Still no issues found, and I was getting frustrated!

Anchor Text Check

The final check was to analyze the anchor text from the backlinks. Anchor text is the keyword term or phrase used on one web page that hyperlinks back to a page on your website. Anchor texts break down in three ways: Exact Match Text, which are your top keywords you are ranking for like sporting goods. The second type is Brand Name Text as it’s the name of your business or website URL such as Sports Authority or Sportsauthority.com. The last type is Other Words Text such as click here, visit the site or check this.

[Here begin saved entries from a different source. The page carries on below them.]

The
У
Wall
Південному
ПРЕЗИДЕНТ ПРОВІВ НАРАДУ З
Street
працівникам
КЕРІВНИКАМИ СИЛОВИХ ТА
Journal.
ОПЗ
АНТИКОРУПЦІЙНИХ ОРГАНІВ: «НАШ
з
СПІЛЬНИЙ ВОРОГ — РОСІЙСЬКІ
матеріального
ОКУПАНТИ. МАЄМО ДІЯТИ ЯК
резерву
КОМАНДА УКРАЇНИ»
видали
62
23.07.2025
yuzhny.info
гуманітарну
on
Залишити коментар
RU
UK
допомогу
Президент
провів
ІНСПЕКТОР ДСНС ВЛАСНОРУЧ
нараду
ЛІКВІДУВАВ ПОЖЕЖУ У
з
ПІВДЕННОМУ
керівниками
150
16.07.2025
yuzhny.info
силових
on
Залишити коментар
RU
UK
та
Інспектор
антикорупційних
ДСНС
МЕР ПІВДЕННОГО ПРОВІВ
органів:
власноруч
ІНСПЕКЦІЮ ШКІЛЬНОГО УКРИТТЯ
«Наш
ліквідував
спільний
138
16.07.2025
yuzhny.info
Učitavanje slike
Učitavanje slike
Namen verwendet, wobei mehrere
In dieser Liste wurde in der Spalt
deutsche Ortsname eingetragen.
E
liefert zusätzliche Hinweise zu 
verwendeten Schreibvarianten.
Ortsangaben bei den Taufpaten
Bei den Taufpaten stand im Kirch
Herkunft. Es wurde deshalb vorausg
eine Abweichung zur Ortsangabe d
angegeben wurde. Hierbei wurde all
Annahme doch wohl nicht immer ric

Just like Link Diversity, anchor text diversity is vital. The rule of thumb is Exact Match Text should be only 10-20% of your anchors while Brand Name Text should be 55-60%.

To find the anchor text distribution, I placed the website URL into the MajesticSEO tool. Then it gave me the anchor text for each of the backlinks along with the percentage used. The results were eye opening!

My Exact Match anchor was hovering at 60% as opposed to the 20% allowed. This definitely can flag the Penguin filter and cause the rankings to drop. In Google’s eyes, too many Exact Match anchors can lead to a keyword stuffing penalty. So, my hypothesis was the rankings dropped from a keyword stuffing penalty from my anchor texts.

To see if my hypothesis was correct, I went through the backlinks and changed a bunch of exact match anchors. Then, when more links were built, they would be Brand Name such as J2H Digital or Other Words anchors. After just two weeks of anchor changes, the rankings rose back to their pre-penalty level (See Graph Below). I made sure to pattern the anchor text for future links to a 10% Exact Match, 30% Other Words and 60% Brand Name Text.



In conclusion, there’s no need to panic if your site is hit with a Google Penalty. Make sure you are creating great content while building healthy backlinks to your website. Also, document any changes you make to the site along with all the links that you build. Then, if a penalty occurs, you can go to your site and backlinks, isolate the problem and then quickly fix the issue.